A is A , but what is A?

When I read how you can see or label/ access what something is, weather it requires attention or not, weather it is your feeling or not, that really makes me ‘feel’. Ahh that is it. I can see that things are what they are, worrying about them or wishing they were different is a painful life.

However, here is an example. I come home from work. I am tired, I have used a lot of energy in my day. I feel i would if I could choose, to sit down and have some stillness for a bit.

But I have a family with needs, and what I have been doing is: if they ask of me things they want, I look at, the feeling.

I’m tired, I just want to sit a minute. And I can see a lot of it is noise that is not me. But now, I feel that some is actually me, and I have been dismissing it , I feel I’m bottling some part of me.

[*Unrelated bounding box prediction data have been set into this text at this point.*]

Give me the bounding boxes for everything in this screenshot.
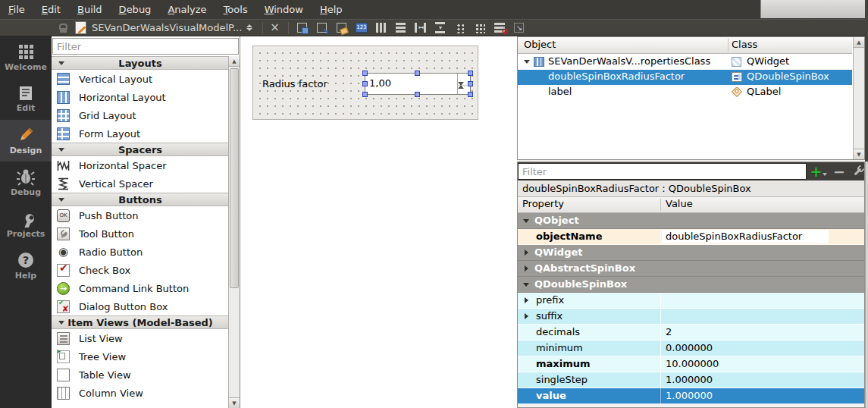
widget-command-link-button[interactable]: →Command Link Button <box>52 279 229 297</box>
layout-grid-icon[interactable] <box>471 20 489 36</box>
layout-vertical-icon[interactable] <box>392 20 410 36</box>
mode-design[interactable]: Design <box>0 120 52 162</box>
widget-grid-layout[interactable]: Grid Layout <box>52 106 229 124</box>
selection-handle[interactable] <box>468 81 473 86</box>
column-divider[interactable] <box>728 39 729 52</box>
splitter-vertical-icon[interactable]: ▾ <box>431 20 450 36</box>
widget-column-view[interactable]: Column View <box>52 384 229 402</box>
selection-handle[interactable] <box>362 81 368 86</box>
category-layouts[interactable]: Layouts <box>52 56 229 70</box>
menu-file[interactable]: File <box>0 0 33 19</box>
chevron-down-icon[interactable] <box>524 60 530 64</box>
widget-radio-button[interactable]: ◉Radio Button <box>52 243 229 261</box>
property-value[interactable]: doubleSpinBoxRadiusFactor <box>666 231 802 242</box>
updown-icon[interactable] <box>246 24 252 31</box>
dialog-button-box-icon <box>57 300 70 313</box>
prop-suffix[interactable]: suffix <box>518 309 864 325</box>
selection-handle[interactable] <box>468 71 473 76</box>
form-radius-label[interactable]: Radius factor <box>262 78 327 89</box>
mode-help[interactable]: ? Help <box>0 245 52 287</box>
chevron-right-icon[interactable] <box>525 297 528 303</box>
selection-handle[interactable] <box>415 71 420 76</box>
property-filter-input[interactable] <box>518 163 807 180</box>
widget-horizontal-layout[interactable]: Horizontal Layout <box>52 88 229 106</box>
group-qobject[interactable]: QObject <box>518 213 864 229</box>
edit-widgets-icon[interactable] <box>293 20 312 36</box>
chevron-right-icon[interactable] <box>525 313 528 319</box>
menu-edit[interactable]: Edit <box>33 0 69 19</box>
widget-check-box[interactable]: Check Box <box>52 261 229 279</box>
prop-prefix[interactable]: prefix <box>518 293 864 309</box>
mode-debug[interactable]: Debug <box>0 162 52 203</box>
group-qdoublespinbox[interactable]: QDoubleSpinBox <box>518 277 864 293</box>
edit-signals-slots-icon[interactable] <box>313 20 331 36</box>
category-spacers[interactable]: Spacers <box>52 143 229 156</box>
menu-window[interactable]: Window <box>256 0 312 19</box>
prop-decimals[interactable]: decimals2 <box>518 325 864 341</box>
object-row-root[interactable]: SEVanDerWaalsV...ropertiesClass QWidget <box>518 55 852 70</box>
adjust-size-icon[interactable]: ↘ <box>510 20 528 36</box>
widget-form-layout[interactable]: Form Layout <box>52 124 229 143</box>
selection-handle[interactable] <box>468 92 473 97</box>
object-row-spinbox[interactable]: doubleSpinBoxRadiusFactor QDoubleSpinBox <box>518 70 852 85</box>
widget-push-button[interactable]: OKPush Button <box>52 206 229 224</box>
close-icon[interactable]: × <box>267 22 283 33</box>
prop-objectName[interactable]: objectNamedoubleSpinBoxRadiusFactor <box>518 229 864 245</box>
scroll-up-icon[interactable]: ▲ <box>854 37 864 48</box>
widget-tool-button[interactable]: Tool Button <box>52 224 229 243</box>
widget-vertical-layout[interactable]: Vertical Layout <box>52 70 229 88</box>
widget-vertical-spacer[interactable]: Vertical Spacer <box>52 174 229 193</box>
mode-projects[interactable]: Projects <box>0 203 52 245</box>
scrollbar-thumb[interactable] <box>230 68 239 288</box>
splitter-horizontal-icon[interactable]: ▸◂ <box>412 20 430 36</box>
category-item-views[interactable]: Item Views (Model-Based) <box>52 315 229 329</box>
layout-form-icon[interactable] <box>451 20 469 36</box>
chevron-down-icon <box>58 321 64 325</box>
form-canvas[interactable]: Radius factor 1,00 <box>252 46 478 120</box>
object-inspector-scrollbar[interactable]: ▲ ▼ <box>853 37 864 159</box>
edit-buddies-icon[interactable] <box>333 20 351 36</box>
break-layout-icon[interactable] <box>490 20 509 36</box>
selection-handle[interactable] <box>362 92 368 97</box>
menu-tools[interactable]: Tools <box>215 0 256 19</box>
menu-analyze[interactable]: Analyze <box>159 0 215 19</box>
widget-table-view[interactable]: Table View <box>52 366 229 384</box>
scroll-down-icon[interactable]: ▼ <box>854 149 864 159</box>
widget-list-view[interactable]: List View <box>52 329 229 347</box>
widget-horizontal-spacer[interactable]: Horizontal Spacer <box>52 156 229 174</box>
menu-help[interactable]: Help <box>312 0 351 19</box>
object-row-label[interactable]: label QLabel <box>518 85 852 100</box>
selection-handle[interactable] <box>362 71 368 76</box>
mode-welcome[interactable]: Welcome <box>0 36 52 78</box>
add-property-icon[interactable]: + <box>810 163 828 180</box>
widget-tree-view[interactable]: Tree View <box>52 347 229 366</box>
menu-debug[interactable]: Debug <box>111 0 160 19</box>
cell-divider <box>660 293 661 308</box>
mode-edit[interactable]: Edit <box>0 78 52 120</box>
group-qabstractspinbox[interactable]: QAbstractSpinBox <box>518 261 864 277</box>
menu-build[interactable]: Build <box>69 0 111 19</box>
prop-singleStep[interactable]: singleStep1.000000 <box>518 372 864 388</box>
prop-maximum[interactable]: maximum10.000000 <box>518 356 864 372</box>
edit-tab-order-icon[interactable]: 123 <box>353 20 371 36</box>
remove-property-icon[interactable]: − <box>830 163 848 180</box>
property-value[interactable]: 1.000000 <box>666 390 713 401</box>
column-divider[interactable] <box>660 199 661 211</box>
scroll-up-icon[interactable]: ▲ <box>229 56 240 67</box>
property-value[interactable]: 2 <box>666 326 672 337</box>
selection-handle[interactable] <box>415 92 420 97</box>
widget-dialog-button-box[interactable]: Dialog Button Box <box>52 297 229 315</box>
form-selector[interactable]: SEVanDerWaalsVisualModelP... <box>92 22 242 33</box>
prop-minimum[interactable]: minimum0.000000 <box>518 341 864 356</box>
group-qwidget[interactable]: QWidget <box>518 245 864 261</box>
property-value[interactable]: 0.000000 <box>666 342 713 353</box>
property-value[interactable]: 1.000000 <box>666 374 713 385</box>
scroll-down-icon[interactable]: ▼ <box>229 397 240 408</box>
widget-filter-input[interactable] <box>52 38 239 55</box>
prop-value[interactable]: value1.000000 <box>518 388 864 404</box>
widgetbox-scrollbar[interactable]: ▲ ▼ <box>228 56 240 408</box>
category-buttons[interactable]: Buttons <box>52 193 229 206</box>
qdoublespinbox-icon <box>732 72 742 82</box>
property-value[interactable]: 10.000000 <box>666 358 719 369</box>
layout-horizontal-icon[interactable] <box>372 20 390 36</box>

I feel that I would say, you know, I am tired, I will help with whatever, once I rest a moment. Now saying this is a bit of a step for me, I have been feeling these things but have shied away from saying anything.

To simplify it , I feel that ‘i’ Don’t ‘like’ some things , and it’s ok, it is what it is.

And I also feel that A is A but what is A? I feel afraid to label something.

a common one, the oldest boy, he has jobs he does in the house, dishes some days.

Now sometimes when I get home and am tired, he is doing dishes.

Very slowly, he doesn’t like chores/ jobs/ things to do. It looks like.

What I have been doing, is working at, A is A . ‘He is doing dishes slowly, loudly, complaining. It is happening.’

And part of it feels like I could look past that, what is he doing? Yes he’s doing what he’s doing. Can it be called lazy? Is it lazy ? Is the part of me that says that the part I am working to see as not me , or is it actually my own voice? That is what I’m looking for .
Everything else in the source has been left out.